I cared deeply for Al, my co-conspirator in accidental sex and unplanned pregnancy. My fondness for him was great, his affection for me was obvious, but we were not in anything remotely resembling love, and we both knew it.

He was in his first semester of a rigorous PhD program, and I was floundering in graduate school while juggling two jobs and an active toddler—a child I adored, whose needs I could barely meet.

“Do you need anything?” Al asked, when I told him.

“No,” I lied.

“I’m really sad,” he said.

I understood; I was sad, too. And I wanted him to hold me in his big arms and tell me that he loved me, we could do this, and that everything was going to be OK. In short, I wanted him to lie.

Only everything was already OK. I realized I didn’t need his love. Redemption was not readily forthcoming, but there would be no trial by fire, either.

And I knew I could have carried the pregnancy to term. It would have bankrupted me, rendered me unable to properly care for the child I already had, left me in a precarious emotional condition, and offered a terrible start for a child yet unborn. It would have been the wrong decision, but I could have done it.

When my son was born, I understood, in an abstract way, that the struggles of single parenthood were many, and great, and that these lay before me. I did not know exactly how challenging they would prove to be. But I was young, and bold, and arrogant.

It would have been selfish and self-destructive to bring a life into the world under these conditions. Still, it broke my heart to schedule an abortion, even though my politics supported it, and I knew it was the right thing to do.

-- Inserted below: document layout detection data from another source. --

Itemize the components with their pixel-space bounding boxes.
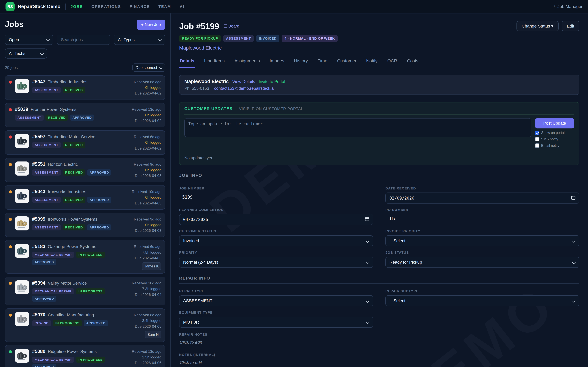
- status-badge: APPROVED: [87, 224, 111, 230]
- job-company: Valley Motor Service: [48, 281, 87, 286]
- tab-notify[interactable]: Notify: [365, 56, 378, 68]
- status-badge: ASSESSMENT: [32, 142, 61, 148]
- app-window: RS RepairStack Demo JOBSOPERATIONSFINANC…: [0, 0, 588, 367]
- email-notify-checkbox[interactable]: Email notify: [535, 143, 574, 148]
- job-card[interactable]: #5597 Timberline Motor Service ASSESSMEN…: [5, 130, 165, 155]
- job-card[interactable]: #5183 Oakridge Power Systems MECHANICAL …: [5, 240, 165, 274]
- equipment-type-select[interactable]: MOTOR: [179, 317, 373, 328]
- repair-notes-edit[interactable]: Click to edit: [179, 339, 579, 345]
- job-card[interactable]: #5080 Ridgeline Power Systems MECHANICAL…: [5, 345, 165, 367]
- nav-item-team[interactable]: TEAM: [158, 4, 171, 9]
- nav-item-finance[interactable]: FINANCE: [130, 4, 150, 9]
- repair-type-select[interactable]: ASSESSMENT: [179, 295, 373, 306]
- job-logged: 0h logged: [125, 140, 161, 145]
- job-info-heading: JOB INFO: [179, 173, 579, 181]
- update-textarea[interactable]: [184, 118, 531, 137]
- tab-time[interactable]: Time: [317, 56, 328, 68]
- checkbox-icon[interactable]: [535, 131, 539, 135]
- repair-notes-label: REPAIR NOTES: [179, 333, 579, 337]
- customer-status-select[interactable]: Invoiced: [179, 235, 373, 246]
- tech-filter-select[interactable]: All Techs: [5, 49, 47, 58]
- change-status-button[interactable]: Change Status ▾: [517, 21, 559, 31]
- customer-name-link[interactable]: Maplewood Electric: [179, 45, 579, 51]
- tab-ocr[interactable]: OCR: [387, 56, 398, 68]
- show-on-portal-checkbox[interactable]: Show on portal: [535, 131, 574, 135]
- search-input[interactable]: Search jobs...: [57, 35, 110, 45]
- job-status-badges: READY FOR PICKUPASSESSMENTINVOICED4 - NO…: [179, 35, 579, 42]
- tab-costs[interactable]: Costs: [406, 56, 419, 68]
- nav-item-ai[interactable]: AI: [180, 4, 184, 9]
- job-logged: 0h logged: [125, 194, 161, 200]
- calendar-icon[interactable]: [365, 217, 369, 222]
- date-received-input[interactable]: 02/09/2026: [385, 192, 579, 204]
- job-status-value: Ready for Pickup: [389, 260, 422, 265]
- status-badge: ASSESSMENT: [32, 169, 61, 175]
- planned-completion-input[interactable]: 04/03/2026: [179, 214, 373, 225]
- job-card[interactable]: #5070 Coastline Manufacturing REWINDIN P…: [5, 309, 165, 342]
- board-link[interactable]: ☰ Board: [223, 24, 239, 29]
- job-company: Ironworks Power Systems: [48, 217, 97, 222]
- job-due: Due 2026-04-04: [125, 292, 161, 297]
- page-title: Job #5199: [179, 21, 219, 31]
- edit-button[interactable]: Edit: [562, 21, 579, 31]
- nav-menu: JOBSOPERATIONSFINANCETEAMAI: [71, 4, 184, 9]
- checkbox-icon[interactable]: [535, 143, 539, 148]
- job-id: #5080: [32, 349, 45, 354]
- tab-assignments[interactable]: Assignments: [234, 56, 260, 68]
- search-placeholder: Search jobs...: [61, 37, 86, 42]
- po-number-label: PO NUMBER: [385, 208, 579, 212]
- type-filter-select[interactable]: All Types: [114, 35, 165, 45]
- updates-divider: [184, 114, 574, 115]
- job-card[interactable]: #5099 Ironworks Power Systems ASSESSMENT…: [5, 213, 165, 237]
- sort-select[interactable]: Due soonest: [132, 63, 165, 72]
- equipment-type-label: EQUIPMENT TYPE: [179, 311, 373, 315]
- invoice-priority-select[interactable]: -- Select --: [385, 235, 579, 246]
- status-dot-icon: [9, 163, 12, 166]
- job-company: Timberline Industries: [48, 80, 87, 84]
- type-filter-value: All Types: [118, 37, 135, 42]
- nav-item-jobs[interactable]: JOBS: [71, 4, 83, 9]
- internal-notes-edit[interactable]: Click to edit: [179, 359, 579, 365]
- priority-select[interactable]: Normal (2-4 Days): [179, 257, 373, 268]
- status-dot-icon: [9, 314, 12, 317]
- tab-customer[interactable]: Customer: [337, 56, 357, 68]
- new-job-button[interactable]: + New Job: [137, 20, 165, 30]
- view-details-link[interactable]: View Details: [232, 79, 255, 84]
- job-received: Received 8d ago: [125, 312, 161, 318]
- job-due: Due 2026-04-03: [125, 228, 161, 233]
- nav-item-operations[interactable]: OPERATIONS: [91, 4, 121, 9]
- post-update-button[interactable]: Post Update: [535, 118, 574, 128]
- job-badges: ASSESSMENTRECEIVED: [32, 141, 122, 148]
- invite-to-portal-link[interactable]: Invite to Portal: [259, 79, 285, 84]
- job-card[interactable]: #5047 Timberline Industries ASSESSMENTRE…: [5, 75, 165, 100]
- tab-details[interactable]: Details: [179, 56, 195, 68]
- job-card[interactable]: #5394 Valley Motor Service MECHANICAL RE…: [5, 277, 165, 305]
- tab-history[interactable]: History: [293, 56, 308, 68]
- calendar-icon[interactable]: [571, 195, 575, 201]
- status-badge: IN PROGRESS: [76, 252, 105, 258]
- job-card[interactable]: #5551 Horizon Electric ASSESSMENTRECEIVE…: [5, 158, 165, 182]
- job-card[interactable]: #5043 Ironworks Industries ASSESSMENTREC…: [5, 185, 165, 210]
- customer-email-link[interactable]: contact153@demo.repairstack.ai: [214, 86, 275, 91]
- status-filter-select[interactable]: Open: [5, 35, 53, 45]
- board-icon: ☰: [223, 24, 227, 28]
- repair-subtype-select[interactable]: -- Select --: [385, 295, 579, 306]
- date-received-label: DATE RECEIVED: [385, 186, 579, 190]
- job-status-select[interactable]: Ready for Pickup: [385, 257, 579, 268]
- job-list: #5047 Timberline Industries ASSESSMENTRE…: [5, 75, 165, 367]
- checkbox-icon[interactable]: [535, 137, 539, 141]
- status-badge: RECEIVED: [63, 142, 85, 148]
- sms-notify-checkbox[interactable]: SMS notify: [535, 137, 574, 141]
- status-badge: RECEIVED: [45, 115, 68, 121]
- job-card[interactable]: #5039 Frontier Power Systems ASSESSMENTR…: [5, 103, 165, 127]
- status-badge: RECEIVED: [63, 197, 85, 203]
- job-due: Due 2026-04-02: [125, 118, 161, 124]
- tab-line-items[interactable]: Line Items: [204, 56, 225, 68]
- job-id: #5047: [32, 79, 45, 84]
- job-badges: ASSESSMENTRECEIVEDAPPROVED: [32, 223, 122, 230]
- status-dot-icon: [9, 350, 12, 353]
- nav-divider: [65, 3, 66, 10]
- job-logged: 0h logged: [125, 222, 161, 228]
- tab-images[interactable]: Images: [269, 56, 285, 68]
- app-logo: RS: [6, 2, 15, 11]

But I made the appointment, and I drove myself in a snowstorm to my local Planned Parenthood chapter, stopping twice along the way to throw up from morning sickness. I was six weeks pregnant. The life inside of me was still emerging, in no way viable, and yet…I imagined the person I would never watch in soccer games and school plays, the embryo that would not grow into a fetus, a newborn, a child.

I had no barometer for what I was supposed to feel. I was not ambivalent about this pregnancy; I did not want it. I knew that life, even potential life, was an incredible gift, and in some sense, I was spurning the universal offering, abandoning the opportunity to sustain and nurture the being that began inside me. I called upon my ancestors, as if in prayer, asking for understanding, if not forgiveness—aware, for the first time, that my commitment to myself preceded all other obligations. It hurt terribly, but I think they call that growth.

I’m sorry, I said, to myself, to my embryo, and to no one in particular as I cried in the waiting room, tears of sorrow mixed with those of sweet relief. My apology was instinctual and automatic, but it was also meaningless. For though I was deeply sad to terminate this pregnancy, foreclosing the possibility that this embryo could grow to live a life, I also knew: I wasn’t sorry.

As I swallowed the pill, I thought of the man who I might have loved, but could not have built a life with. My choice may have seemed callous, but it was not cavalier. I knew what having a child entailed, understood the sacrifices firsthand, the challenges and the losses, the gains. I knew what I was letting go of. But I also knew that the jump from one to two children would be exponential, and knew that raising another child alone was a task I could not reasonably take on.

Had this been my first pregnancy, I would not have had an abortion. I might have done it on my own, or fused my life together for a time with Al, and tried to make it work. But ours was another story. We came together in a moment of deep affection, and when it was time to let go, we let go.

And maybe that was the most we could ask of love, of life, of one another. Even if we were open to the possibility of more, maybe this was the best thing. And in spite of myself, when I ingested the medicine that would terminate my pregnancy, I did feel a sort of love—for the person I would never know, for the man who would not be her father, and also for myself.

It was a different kind of love. Like the pregnancy itself, it was so brief that it might never have existed. It was also beautiful. And it was enough.

A.L. Giannelli lives, writes, and teaches in Western Massachusetts. Her writing has been featured in publications including Babble, Feministing, Salon and the forthcoming Book Lovers and Three Minus One Equals Zero.